Kulpreet Yadav (born 14 January 1968) is an Indian novelist, screenwriter and an actor. He is the author of thirteen books, including The Girl Who Loved a Pirate and The Girl Who Loved a Spy. 
The Girl Who Loved a Pirate is India's first thriller based on marine piracy and hijacking.

Biography 
Kulpreet was born in Chennai and completed graduation in Science from Nowrosjee Wadia College, Pune.

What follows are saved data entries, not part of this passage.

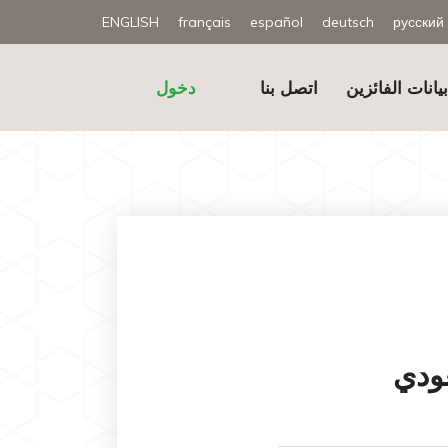
ENGLISH
français
español
deutsch
русский
يانات الفائزين
اتصل بنا
دخول
ودي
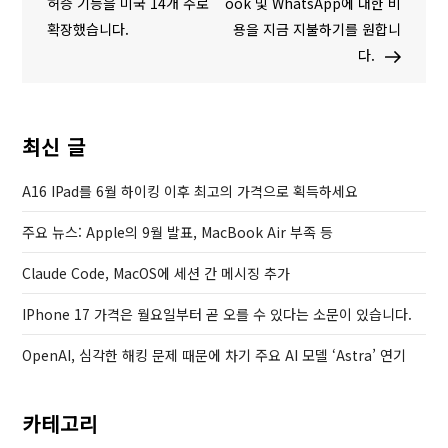
탐
e
x
허증 기능을 미국 14개 주로
ook 및 WhatsApp에 대한 비
v
t
확장했습니다.
용을 지금 지불하기를 원합니
색
i
P
다.
o
o
u
s
s
t
최신 글
P
o
A16 IPad를 6월 하이킹 이후 최고의 가격으로 획득하세요
s
주요 뉴스: Apple의 9월 발표, MacBook Air 부족 등
t
Claude Code, MacOS에 세션 간 메시징 추가
IPhone 17 가격은 월요일부터 곧 오를 수 있다는 소문이 있습니다.
OpenAI, 심각한 해킹 문제 때문에 차기 주요 AI 모델 ‘Astra’ 연기
카테고리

He completed his post-graduation in journalism and mass communication from Amity University, Noida in 2004 and management courses from IIM, Indore, and IIM, Lucknow.

He joined the Naval Officer's Academy and served for two decades. In 2007 he was awarded the director general's Commendation for professionalism and dedication to the nation. He retired voluntarily in the rank of commandant with the Indian Coast Guard in 2014.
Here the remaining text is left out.